▶ [WHAT YOU WILL DO]: Wherever the string "como" shows up in the records below, return that line.

▶ [DATA SECTION]:
----------

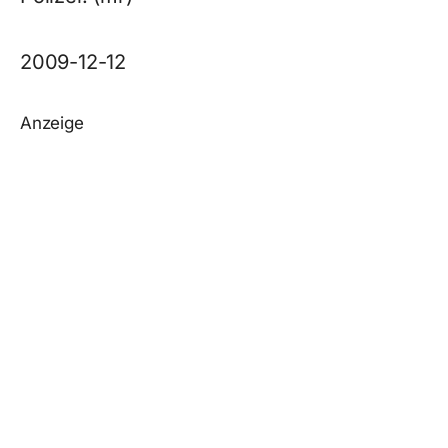
2009-12-12
Anzeige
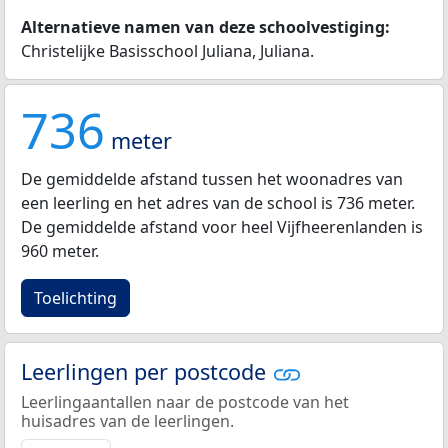
Alternatieve namen van deze schoolvestiging:
Christelijke Basisschool Juliana, Juliana.
736
meter
De gemiddelde afstand tussen het woonadres van
een leerling en het adres van de school is 736 meter.
De gemiddelde afstand voor heel Vijfheerenlanden is
960 meter.
Toelichting
Leerlingen per postcode
Leerlingaantallen naar de postcode van het
huisadres van de leerlingen.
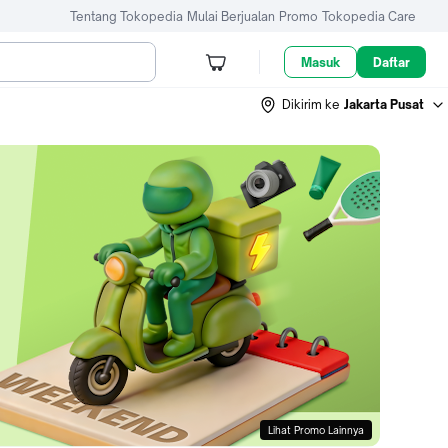
Tentang Tokopedia
Mulai Berjualan
Promo
Tokopedia Care
Masuk
Daftar
Dikirim ke
Jakarta Pusat
Lihat Promo Lainnya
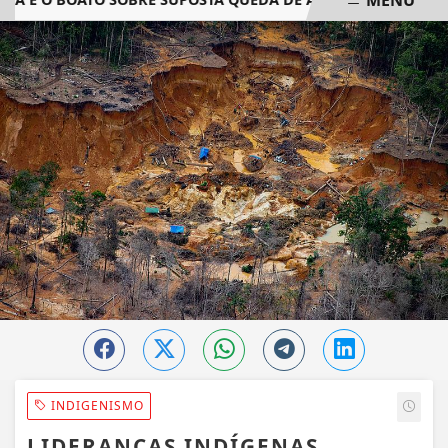
EM ALTA
INDIGENISMO
LIDERANÇAS INDÍGENAS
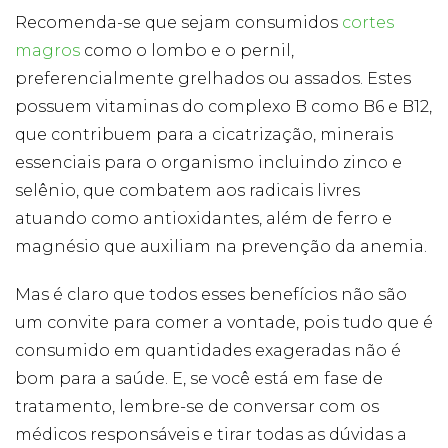
Publicidade
Recomenda-se que sejam consumidos
cortes
Ao compartilhar
magros
como o lombo e o pernil,
seus interesses e
comportamento
preferencialmente grelhados ou assados. Estes
ao visitar nosso
site, você
possuem vitaminas do complexo B como B6 e B12,
aumenta a
que contribuem para a cicatrização, minerais
chance de ver
conteúdo e
essenciais para o organismo incluindo zinco e
ofertas
selênio, que combatem aos radicais livres
personalizadas.
atuando como antioxidantes, além de ferro e
magnésio que auxiliam na prevenção da anemia.
Mas é claro que todos esses benefícios não são
um convite para comer a vontade, pois tudo que é
consumido em quantidades exageradas não é
bom para a saúde. E, se você está em fase de
tratamento, lembre-se de conversar com os
médicos responsáveis e tirar todas as dúvidas a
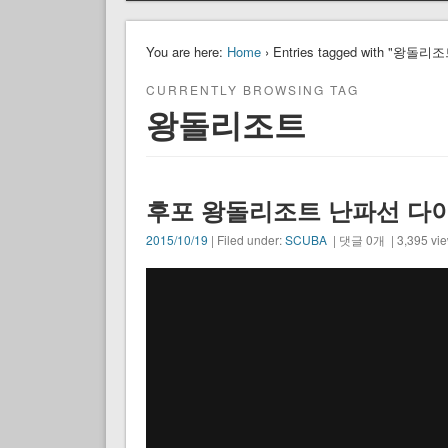
You are here:
Home
› Entries tagged with "왕돌리
CURRENTLY BROWSING TAG
왕돌리조트
후포 왕돌리조트 난파선 다
2015/10/19
| Filed under:
SCUBA
| 댓글 0개 | 3,395 vi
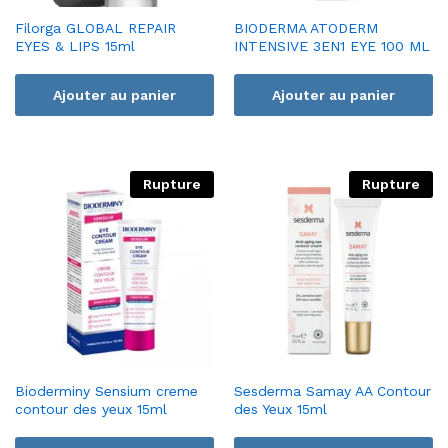
Filorga GLOBAL REPAIR
BIODERMA ATODERM
EYES & LIPS 15ml
INTENSIVE 3EN1 EYE 100 ML
Ajouter au panier
Ajouter au panier
Rupture
Rupture
Bioderminy Sensium creme
Sesderma Samay AA Contour
contour des yeux 15ml
des Yeux 15ml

----------

▶ [TASK SOLUTION]:
como o lombo e o pernil,
possuem vitaminas do complexo B como B6 e B12,
atuando como antioxidantes, além de ferro e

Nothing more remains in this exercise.